Stephen Miran, recently appointed to the Fed by President Trump, voted for a larger rate cut, while Kansas City Fed President Jeffrey Schmid and Chicago Fed President Austan Goolsbee voted to keep rates unchanged. It was the first time there were three dissenting votes among the 12 voting members since 2019, CNBC's Michelle Fox reports.
Counting on inflation to ease: At a press conference following the conclusion of the central bank's last meeting of the year, Fed Chair Jerome Powell told reporters that officials are now close to a neutral rate that will both sustain the labor market and restrain inflation.
"This further normalization of our policy stance should help stabilize the labor market while allowing inflation to resume its downward trend toward 2% once the effects of tariffs have passed through," he said.
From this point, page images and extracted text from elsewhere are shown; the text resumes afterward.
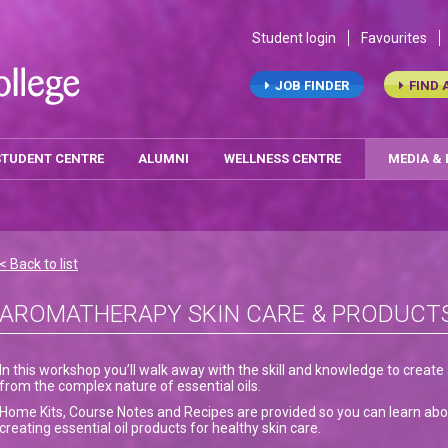
Student login
Favourites
JOB FINDER
FIND 
STUDENT CENTRE
ALUMNI
WELLNESS CENTRE
MEDIA &
< Back to list
AROMATHERAPY SKIN CARE & PRODUCT
In this workshop you’ll walk away with the skill and knowledge to creat
from the complex nature of essential oils.
Home Kits, Course Notes and Recipes are provided so you can learn abou
creating essential oil products for healthy skin care.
"We're in the high end of the range of neutral," Powell added. "It's so happened that we've cut three times. We haven't made any decision about January, but as I said, we think we're well positioned to wait and see how the economy performs."
Powell said the current elevated rate of inflation is due largely to the tariffs Trump imposed on trade partners around the world over the last nine months. Fed officials expect inflationary pressure to ease after importers make a one-time adjustment to their prices.
"Let's assume there are no major new tariff announcements - inflation from goods should peak in the first quarter," Powell said.
Projections by Fed officials show they expect inflation to peak at 2.9% this year, while falling to 2.4% next year and 2.1% in 2027.
Powell also noted that Fed officials are optimistic about economic growth in 2026, driven by improvements in productivity. The projections show the economic growth rate rising to 2.3% in 2026, with the unemployment rate falling from a peak of 4.5% this year to 4.4% next year and 4.2% in 2027.
Trump, who has called for much lower rates, kept up his war of words against Powell in comments at the White House Wednesday, calling the Fed chief a "stiff" who approved "a rather small" cut. Accusing the Fed of killing growth, Trump said the rate reduction could have been "at least doubled."
The president may get what he wants in just a few months. Powell's term as chair ends in May, and the replacement selected by Trump is expected to push for another rate cut as soon as possible.